__Stored data__
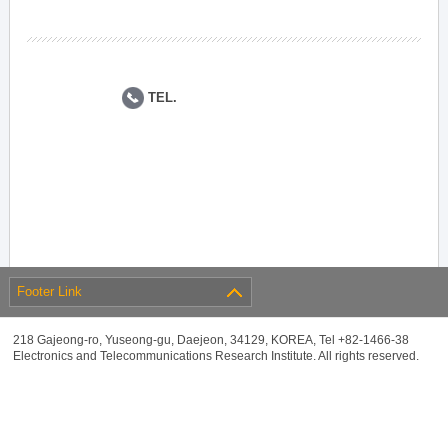
TEL.
Footer Link
218 Gajeong-ro, Yuseong-gu, Daejeon, 34129, KOREA, Tel +82-1466-38
Electronics and Telecommunications Research Institute. All rights reserved.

__Task description__
Your output should start at the line containing "218 Gajeong-ro, Yuseong-gu, Daejeon, 34129, KOREA, Tel" and stop at the last line of the material, copied exactly, with nothing else.

__Solution below__
218 Gajeong-ro, Yuseong-gu, Daejeon, 34129, KOREA, Tel +82-1466-38
Electronics and Telecommunications Research Institute. All rights reserved.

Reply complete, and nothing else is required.